Craving fame, he would love to have been the man who unraveled the mystery of their fate. What a romantic notion that they could have crossed into Canada and moved west, intermarried with the Inuit, and survived as a mixed race in the last part of the Canadian Arctic to be explored! What a twist of fate that an Icelander should be the man to "discover" them and bring them – and himself – to the attention of an incredulous world!

But the reports also made Stefanssson suspect in the eyes of some of his scientific peers.
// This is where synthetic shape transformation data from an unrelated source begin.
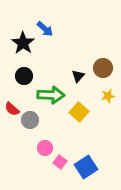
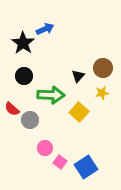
blue arrow: rotated 66 degrees counterclockwise
yellow star: moved 6 px left, 3 px up
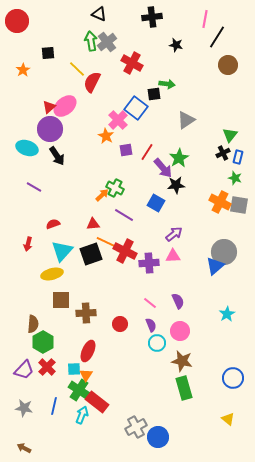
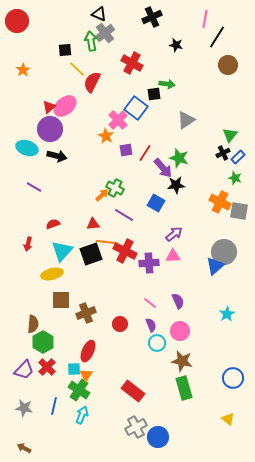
black cross at (152, 17): rotated 18 degrees counterclockwise
gray cross at (107, 42): moved 2 px left, 9 px up
black square at (48, 53): moved 17 px right, 3 px up
red line at (147, 152): moved 2 px left, 1 px down
black arrow at (57, 156): rotated 42 degrees counterclockwise
blue rectangle at (238, 157): rotated 32 degrees clockwise
green star at (179, 158): rotated 24 degrees counterclockwise
gray square at (239, 205): moved 6 px down
orange line at (106, 242): rotated 18 degrees counterclockwise
brown cross at (86, 313): rotated 18 degrees counterclockwise
red rectangle at (97, 402): moved 36 px right, 11 px up
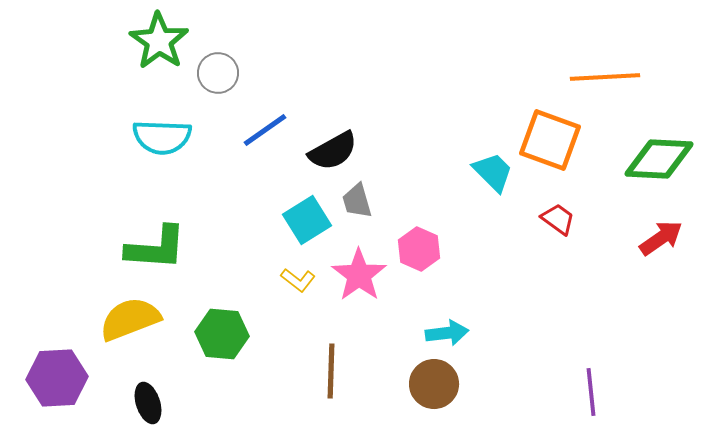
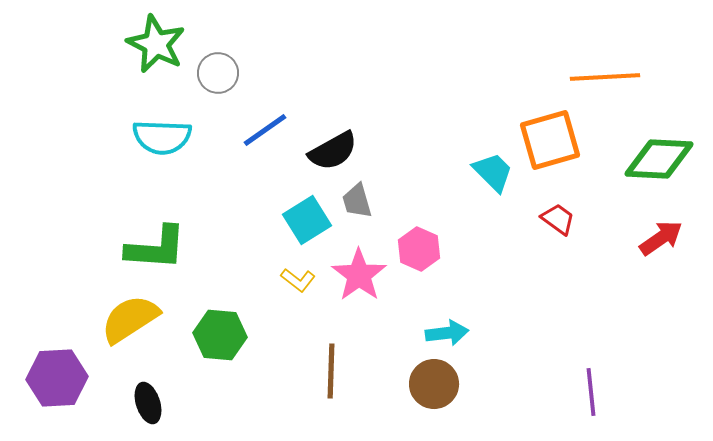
green star: moved 3 px left, 3 px down; rotated 8 degrees counterclockwise
orange square: rotated 36 degrees counterclockwise
yellow semicircle: rotated 12 degrees counterclockwise
green hexagon: moved 2 px left, 1 px down
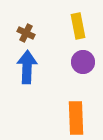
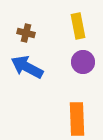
brown cross: rotated 12 degrees counterclockwise
blue arrow: rotated 64 degrees counterclockwise
orange rectangle: moved 1 px right, 1 px down
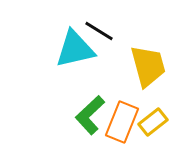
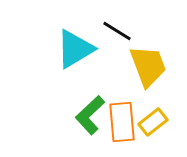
black line: moved 18 px right
cyan triangle: rotated 18 degrees counterclockwise
yellow trapezoid: rotated 6 degrees counterclockwise
orange rectangle: rotated 27 degrees counterclockwise
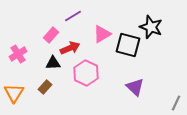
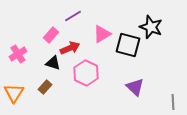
black triangle: rotated 21 degrees clockwise
gray line: moved 3 px left, 1 px up; rotated 28 degrees counterclockwise
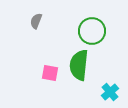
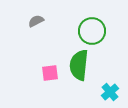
gray semicircle: rotated 42 degrees clockwise
pink square: rotated 18 degrees counterclockwise
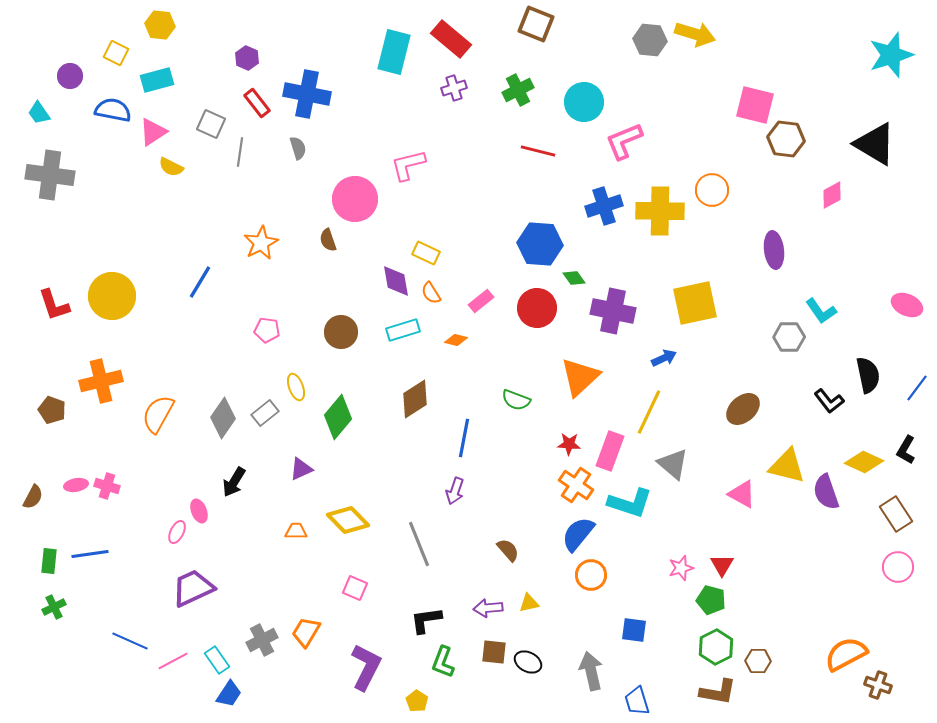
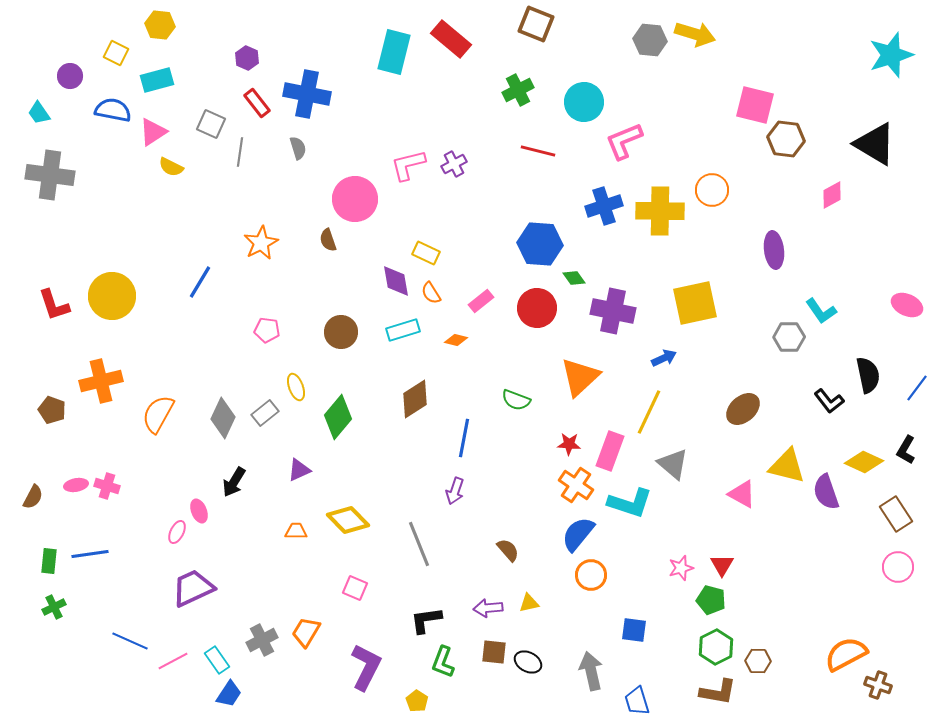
purple cross at (454, 88): moved 76 px down; rotated 10 degrees counterclockwise
gray diamond at (223, 418): rotated 9 degrees counterclockwise
purple triangle at (301, 469): moved 2 px left, 1 px down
Had the man lost his objectivity? Had he simply convinced himself that he had found what he wanted to find? The Norwegian explorer, Roald Amundsen, called Stefansson's claim one of the most ridiculous ever to have come out of the Arctic.

Stefansson, perhaps in an attempt to salvage his reputation, later complained that the media had embellished his reports and that only about 10 of the 1,000 Inuit he had met were blue-eyed. But his protestations were disingenuous.

He himself had written letters to the museum about the blue-eyed Eskimos, and he had gone so far as to suggest that their language resembled Icelandic, a Scandinavian language. There is absolutely no basis for such a suggestion, except for the stubborn desire of Stefansson to believe it.

Icelanders wanted to believe that Stefansson was correct. Even within the last few years, Icelandic anthropologists carried out a study, with the co-operation of the Inuit of the Central Arctic, called the Inuit Genetic History Project. It proved that the Copper Inuit are not descended from the lost Greenland colony, and should put to rest Stefansson's quaint and self-serving theory.

The man had deluded himself and seen what he desperately wanted to see, and what no other credible observer saw. In the process – not coincidentally – he had gained fame. It would not be the last time that Vilhjalmur Stefansson sought self-aggrandizement and hoodwinked the world.